• _What you need to do_: Give back every line of the material exactly. Skip the pictures.

• _The data_:
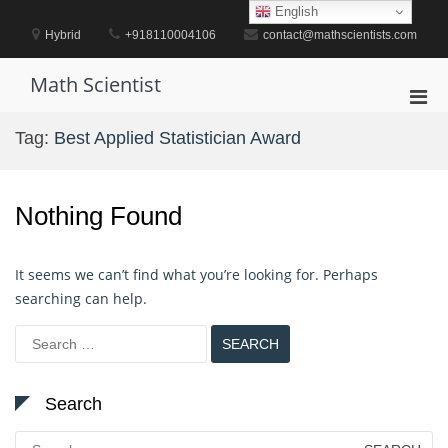
Skip
English
to
Hybrid
+918110004106
contact@mathscientists.com
content
Math Scientist
Pri
Men
Tag:
Best Applied Statistician Award
for
Mobi
Nothing Found
It seems we can’t find what you’re looking for. Perhaps
searching can help.
Search
for:
Search
Search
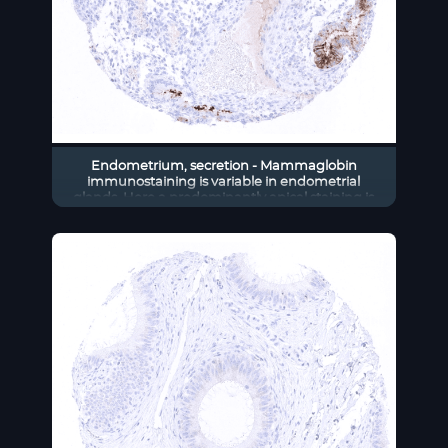
Endometrium, secretion - Mammaglobin
immunostaining is variable in endometrial
glands. Here a predominantly apical staining is
seen.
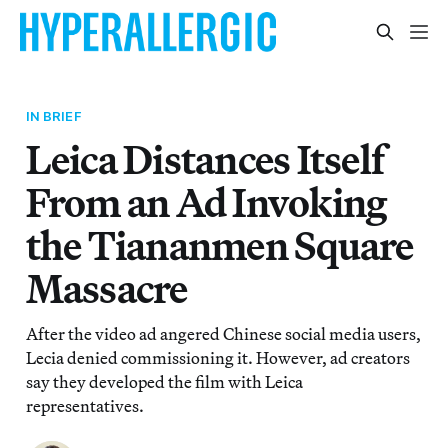
IN BRIEF
Leica Distances Itself
From an Ad Invoking
the Tiananmen Square
Massacre
After the video ad angered Chinese social media users,
Lecia denied commissioning it. However, ad creators
say they developed the film with Leica
representatives.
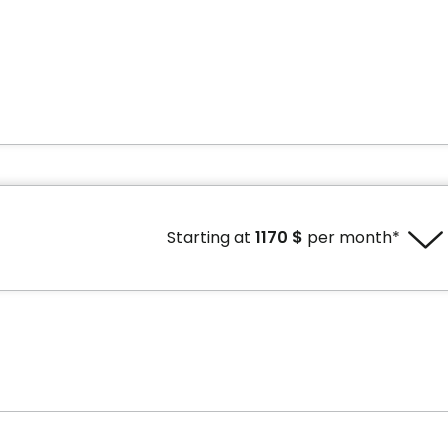
Starting at
1170 $
per month*
e without tax credit
Price with tax credit
1 $ per month*
1170 $ per month*
t to availability.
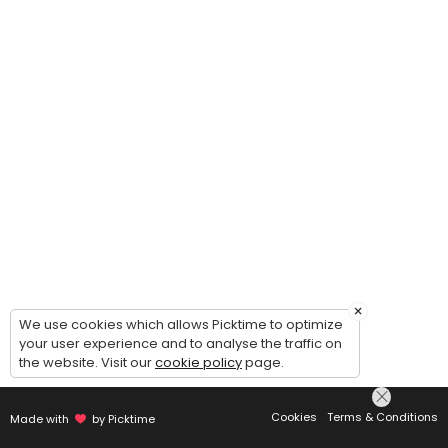
×
We use cookies which allows Picktime to optimize
your user experience and to analyse the traffic on
the website. Visit our
cookie policy
page.
Cookies
Terms & Conditions
Made with
by Picktime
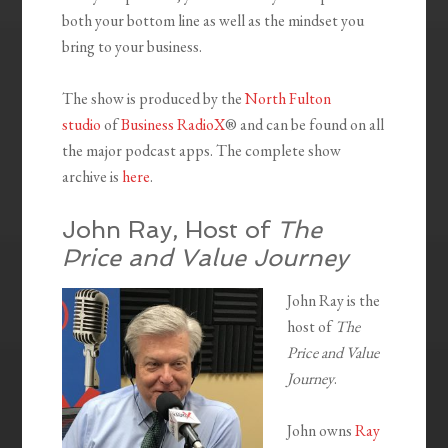
both your bottom line as well as the mindset you
bring to your business.
The show is produced by the
North Fulton
studio
of
Business RadioX
® and can be found on all
the major podcast apps. The complete show
archive is
here
.
John Ray, Host of
The
Price and Value Journey
John Ray is the
host of
The
Price and Value
Journey
.
John owns
Ray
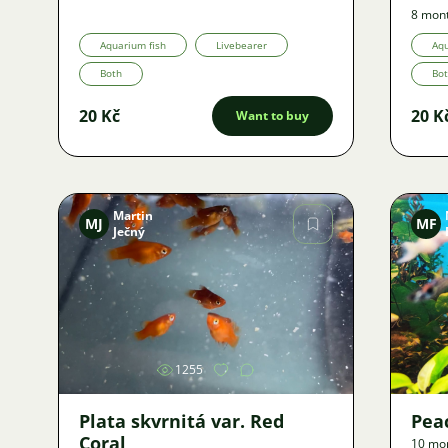
8 mon
Aquarium fish
Livebearer
Aqu
Both
Bo
20 Kč
20 K
Want to buy
Martin
MJ
MF
Ječný
Image
1255
Plata skvrnitá var. Red
Pea
Coral
10 mo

• _Your solution_:
Skip
English
to
Hybrid
+918110004106
contact@mathscientists.com
content
Math Scientist
Pri
Men
Tag:
Best Applied Statistician Award
for
Mobi
Nothing Found
It seems we can’t find what you’re looking for. Perhaps
searching can help.
Search
for:
Search
Search
Endometrium, secretion - Mammaglobin
immunostaining is variable in endometrial
glands. Here a predominantly apical staining is
seen.
IN BRIEF
Leica Distances Itself
From an Ad Invoking
the Tiananmen Square
Massacre
After the video ad angered Chinese social media users,
Lecia denied commissioning it. However, ad creators
say they developed the film with Leica
representatives.
Starting at
1170 $
per month*
e without tax credit
Price with tax credit
1 $ per month*
1170 $ per month*
t to availability.
×
We use cookies which allows Picktime to optimize
your user experience and to analyse the traffic on
the website. Visit our
cookie policy
page.
Cookies
Terms & Conditions
Made with
by Picktime
both your bottom line as well as the mindset you
bring to your business.
The show is produced by the
North Fulton
studio
of
Business RadioX
® and can be found on all
the major podcast apps. The complete show
archive is
here
.
John Ray, Host of
The
Price and Value Journey
John Ray is the
host of
The
Price and Value
Journey
.
John owns
Ray
8 mon
Aquarium fish
Livebearer
Aqu
Both
Bo
20 Kč
20 K
Want to buy
Martin
MJ
MF
Ječný
Image
1255
Plata skvrnitá var. Red
Pea
Coral
10 mo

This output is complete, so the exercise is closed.